Have you ever got to work and before you could even get to your locker you have everybody coming up to you saying how bad of a shift it was for them? Did you answer yes? Well, so did I and it completely changed my mood for a second! I had to think and say to myself, “I won’t let someone else’s negative energy (Fake Encouragement) affect me.” I knew that if I let their comment sink in and fester that it could affect my shift.

Why is it that just because you had a bad shift, you have to make others feel sorry for you? Or get them upset by predicting how their shift will turn out? (Telling someone, “Oh this patient was horrible and his family isn’t no better” is not the proper nor professional way of giving information or report. Try saying, “This patient was not very compliant for me, even after giving his medication. Nothing really calmed him down except for when his family was not around, they seem to get him worked up a bit. I suggest you ask them to leave early so he can calm down a bit for you once you give him his meds.”) If you know what will and what will not work for a certain patient why not help your next shift out by giving them some helpful tips to make things easier for them.

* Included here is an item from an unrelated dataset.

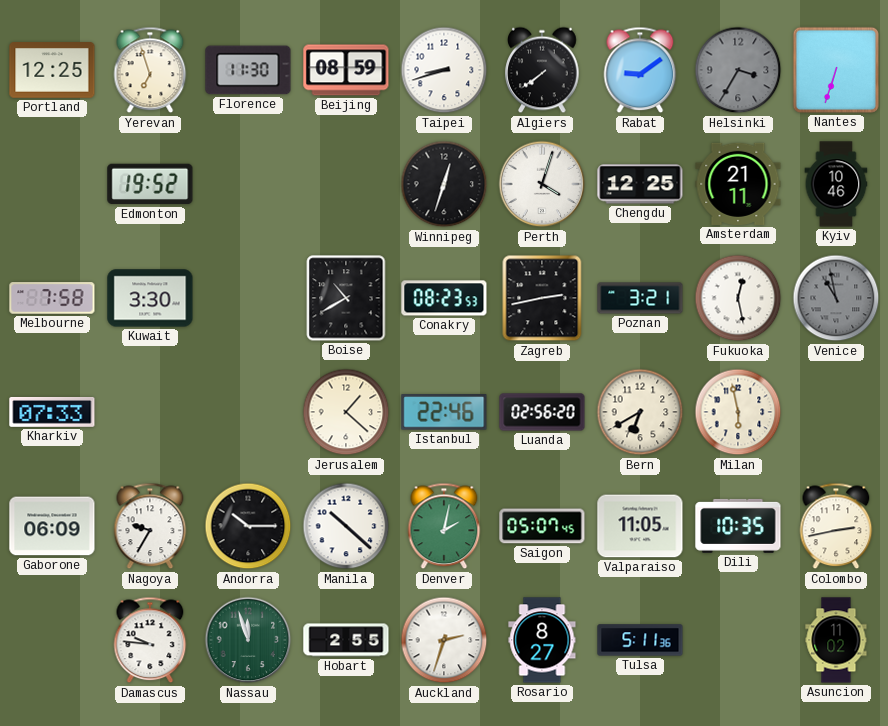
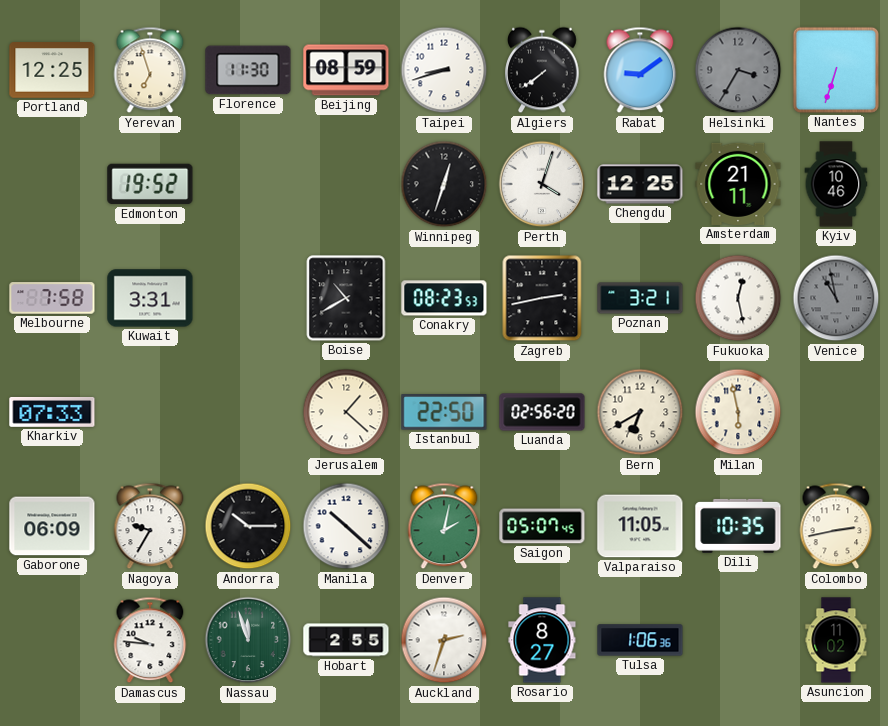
Kuwait: 3:30 -> 3:31
Istanbul: 22:46 -> 22:50
Tulsa: 5:11 -> 1:06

Maybe next time when they are giving report to you they can do the same in return.

As caregivers we have to look out for one another, which is something that is not done often. Why wish someone a bad shift or say it’s going to be horrible or that the patient they have is a total mess. Maybe if you took the time out to handle things properly instead of getting frustrated with the patient and his family, your shift could have been better or at least easier. If you do not have time to straighten things out then have someone else do it who has time or let the new shift know that maybe trying some other alternatives to help with the non easy patient & family members.

No part of nursing is really easy so why make it harder on yourself or your co-workers…..

Separate we have purpose, Together we have POWER. ~Sylette

Doctors, Nurses, Aides, Phlebotomist, Housekeeping & Nursing students ==> *A note to yourself, “STOP giving BAD NEWS to the oncoming shift! Don’t put them in a bad mood before they even start because it can affect how they act towards or treat their patients.”